The Association of Nova Scotia University Teachers conducted a poll last year, and found that “95% of Nova Scotians think post-secondary education (PSE) should be a high priority for the Nova Scotian provincial government” and “88% of those polled support reducing tuition fees.” The latter number has risen slightly since 2010, when polling by a coalition of unions and student groups in Nova Scotia showed that 83% supported reducing tuition fees.
And yet, despite polling, and protests, and evidence-based arguments on economic benefits, and even emergency funding for universities it has pushed to the brink, the Nova Scotia government last month again pegged university funding increases below inflation (1%/year) while allowing tuition to increase above the inflation rate. The DFA and DSU issued a joint media release outlining why this is so damaging. Federal election polling is adding to the evidence for our concerns.
“Affordability” is emerging as a key issue in the 2019 federal election, and a recent poll by Abacus found that 38% of those polled said that this was a “major problem.” Of those, fully half said that tuition was a “factor” in their “feeling that [their] cost of living is a problem,” weighting it as “moderate” (13%), “big” (15%), or “really big” (22%). There were fewer than 2.1 million post-secondary students in 2016-17 and Canada’s population was over 36.5 million that year. So we need to sit up and pay attention when 19% of Canadians polled say they’re struggling and tuition is a significant factor in their struggle. This polling data suggests high tuition is having very hard knock-on effects—on graduates, on families, and over many years.

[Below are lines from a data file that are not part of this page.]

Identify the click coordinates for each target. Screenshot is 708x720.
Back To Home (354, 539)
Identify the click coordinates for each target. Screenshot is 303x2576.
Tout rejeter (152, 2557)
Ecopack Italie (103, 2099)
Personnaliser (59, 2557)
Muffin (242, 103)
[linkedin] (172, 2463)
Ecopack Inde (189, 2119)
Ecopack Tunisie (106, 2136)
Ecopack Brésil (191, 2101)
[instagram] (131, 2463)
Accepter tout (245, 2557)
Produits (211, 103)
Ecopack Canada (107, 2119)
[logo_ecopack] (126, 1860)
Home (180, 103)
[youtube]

We, along with our students and recent graduates, can also speak to what this chronic underfunding is doing to our institutions: declining faculty/student ratios, research time, library materials, student supports, and so on, while scarce resources are directed instead at finding other funding.
Government policy, federally and regionally, is doing real damage to decades of twentieth-century investment and to our students and graduates. There are lots of other important issues to Canadians, including to those of us who work in the higher-education sector, but many will have to be solved with the help of universities, including shortages of teachers and healthcare workers.
When it comes to public support for universities, we are not alone. But it seems as if our governments have their fingers stuck in their ears. Let’s do what we can to make our politicians accountable for the decisions they make about universities. Let’s vote.